- [INSTRUCTIONS TO FOLLOW]
Write out every entry exactly as given, but omit the pictures.

━━ RECORDS PROVIDED

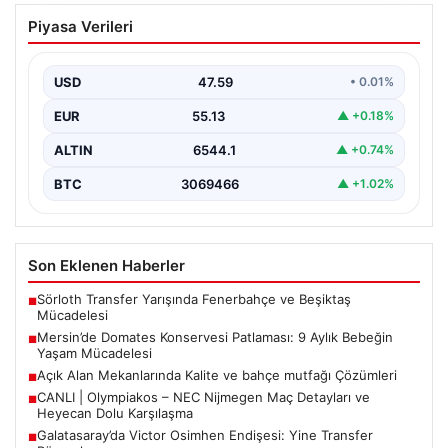
Mersin’de Domates Konservesi
Piyasa Verileri
Patlaması: 9 Aylık Bebeğin Yaşam
Mücadelesi
USD
47.59
• 0.01%
Mersin’de yaşanan korkutucu bir olay, bir bebeğin
hayatını derinden etkiledi. 19 Eylül 2023 tarihinde…
EUR
55.13
▲ +0.18%
ALTIN
6544.1
▲ +0.74%
BTC
3069466
▲ +1.02%
Son Eklenen Haberler
Sörloth Transfer Yarışında Fenerbahçe ve Beşiktaş
■
Mücadelesi
Mersin’de Domates Konservesi Patlaması: 9 Aylık Bebeğin
■
Yaşam Mücadelesi
Açık Alan Mekanlarında Kalite ve bahçe mutfağı Çözümleri
■
CANLI | Olympiakos – NEC Nijmegen Maç Detayları ve
■
Heyecan Dolu Karşılaşma
Galatasaray’da Victor Osimhen Endişesi: Yine Transfer
■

━━━━

- [ANSWER TO THE PROBLEM]
Mersin’de Domates Konservesi
Piyasa Verileri
Patlaması: 9 Aylık Bebeğin Yaşam
Mücadelesi
USD
47.59
• 0.01%
Mersin’de yaşanan korkutucu bir olay, bir bebeğin
hayatını derinden etkiledi. 19 Eylül 2023 tarihinde…
EUR
55.13
▲ +0.18%
ALTIN
6544.1
▲ +0.74%
BTC
3069466
▲ +1.02%
Son Eklenen Haberler
Sörloth Transfer Yarışında Fenerbahçe ve Beşiktaş
■
Mücadelesi
Mersin’de Domates Konservesi Patlaması: 9 Aylık Bebeğin
■
Yaşam Mücadelesi
Açık Alan Mekanlarında Kalite ve bahçe mutfağı Çözümleri
■
CANLI | Olympiakos – NEC Nijmegen Maç Detayları ve
■
Heyecan Dolu Karşılaşma
Galatasaray’da Victor Osimhen Endişesi: Yine Transfer
■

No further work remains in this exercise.